• _Description of the task_
Set down exactly, and only, the lines from the one with "Aktuality (92, 2421)" to the final line of the entries, both included.

• _Extracted data_
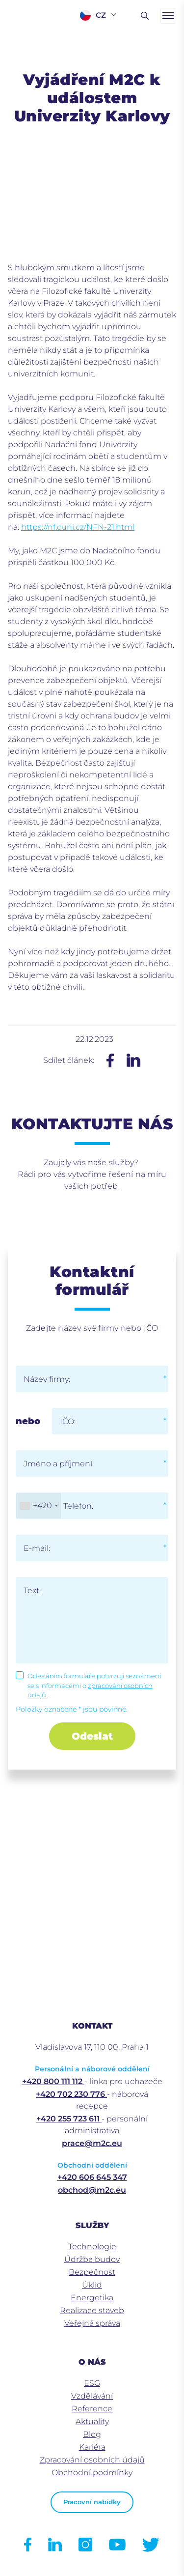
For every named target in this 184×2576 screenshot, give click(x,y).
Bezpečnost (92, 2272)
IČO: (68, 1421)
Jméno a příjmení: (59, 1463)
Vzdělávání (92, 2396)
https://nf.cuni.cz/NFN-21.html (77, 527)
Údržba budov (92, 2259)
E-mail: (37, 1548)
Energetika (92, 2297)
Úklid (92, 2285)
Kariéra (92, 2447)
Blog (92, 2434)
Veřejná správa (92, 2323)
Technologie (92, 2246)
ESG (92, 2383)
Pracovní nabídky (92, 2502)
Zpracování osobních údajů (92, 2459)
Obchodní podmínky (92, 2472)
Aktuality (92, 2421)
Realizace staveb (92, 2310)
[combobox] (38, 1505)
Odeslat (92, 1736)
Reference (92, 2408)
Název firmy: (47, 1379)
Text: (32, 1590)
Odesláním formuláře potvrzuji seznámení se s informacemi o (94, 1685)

• _Solution to this problem_
Aktuality (92, 2421)
Realizace staveb (92, 2310)
[combobox] (38, 1505)
Odeslat (92, 1736)
Reference (92, 2408)
Název firmy: (47, 1379)
Text: (32, 1590)
Odesláním formuláře potvrzuji seznámení se s informacemi o (94, 1685)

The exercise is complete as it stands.